1- This is normal. The reactive power measured by the region it is only for the wire. while the one measured by the solid conductor not only include the reactive power for the wire but the one leaked to the air and the one induced on the steel loop. As the solid conductor is connected to the source and it has to respect the power balance. You can double check this by computing the reactive power on the entire domain (or on other region) and check if it balance out.
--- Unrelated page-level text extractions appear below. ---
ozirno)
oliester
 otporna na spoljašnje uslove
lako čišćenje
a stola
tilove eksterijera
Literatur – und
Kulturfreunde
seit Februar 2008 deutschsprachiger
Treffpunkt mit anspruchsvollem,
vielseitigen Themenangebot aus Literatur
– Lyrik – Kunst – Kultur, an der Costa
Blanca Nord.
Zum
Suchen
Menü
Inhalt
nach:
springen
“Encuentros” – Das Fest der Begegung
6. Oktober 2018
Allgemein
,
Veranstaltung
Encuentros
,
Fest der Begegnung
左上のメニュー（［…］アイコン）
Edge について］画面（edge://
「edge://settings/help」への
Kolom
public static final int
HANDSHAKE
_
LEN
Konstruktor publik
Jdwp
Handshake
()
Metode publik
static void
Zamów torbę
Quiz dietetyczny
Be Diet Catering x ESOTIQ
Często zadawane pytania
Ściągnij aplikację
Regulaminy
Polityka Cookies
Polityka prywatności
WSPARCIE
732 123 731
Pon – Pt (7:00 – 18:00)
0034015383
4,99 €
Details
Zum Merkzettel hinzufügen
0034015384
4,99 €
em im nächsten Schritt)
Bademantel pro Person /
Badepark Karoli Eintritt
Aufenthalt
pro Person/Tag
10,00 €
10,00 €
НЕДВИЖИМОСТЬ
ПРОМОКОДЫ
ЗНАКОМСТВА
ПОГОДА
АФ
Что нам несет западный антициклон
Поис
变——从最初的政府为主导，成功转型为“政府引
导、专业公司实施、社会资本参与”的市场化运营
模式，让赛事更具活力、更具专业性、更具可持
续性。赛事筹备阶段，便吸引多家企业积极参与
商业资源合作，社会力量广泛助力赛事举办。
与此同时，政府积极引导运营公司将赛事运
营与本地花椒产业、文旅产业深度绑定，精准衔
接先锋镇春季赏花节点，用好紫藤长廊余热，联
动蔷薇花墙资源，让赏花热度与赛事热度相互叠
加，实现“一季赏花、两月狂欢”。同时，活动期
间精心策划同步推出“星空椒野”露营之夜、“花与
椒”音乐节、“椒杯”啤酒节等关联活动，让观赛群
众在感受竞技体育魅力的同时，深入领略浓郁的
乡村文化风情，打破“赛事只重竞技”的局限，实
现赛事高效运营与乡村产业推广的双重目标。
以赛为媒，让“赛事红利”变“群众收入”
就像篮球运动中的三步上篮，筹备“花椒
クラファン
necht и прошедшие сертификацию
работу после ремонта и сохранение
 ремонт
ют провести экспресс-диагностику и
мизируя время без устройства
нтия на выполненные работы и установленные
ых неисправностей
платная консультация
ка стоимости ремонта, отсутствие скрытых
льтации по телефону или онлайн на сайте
2. As the current on the loop is induced, I don' expect it to have a uniform density and direction along the loop (like the case when it supplied with current using source). Hence, the two faces having different values might be normal. I think it would make sense to do the integration over the volume of interest instead of the faces. 

I hope this helps, 

Wenjun Zhu

Mohammed Elamin_22169 said:

Hi Wenjun, 

1- This is normal. The reactive power measured by the region it is only for the wire. while the one measured by the solid conductor not only include the reactive power for the wire but the one leaked to the air and the one induced on the steel loop. As the solid conductor is connected to the source and it has to respect the power balance. You can double check this by computing the reactive power on the entire domain (or on other region) and check if it balance out.

2. As the current on the loop is induced, I don' expect it to have a uniform density and direction along the loop (like the case when it supplied with current using source). Hence, the two faces having different values might be normal. I think it would make sense to do the integration over the volume of interest instead of the faces. 

I hope this helps, 

Thanks for your patient!  one more thing is the unit for J or Mod(J) would be A/m2. but taking the integration over volume (m3) , ends up in A*m.  that's not the current, right?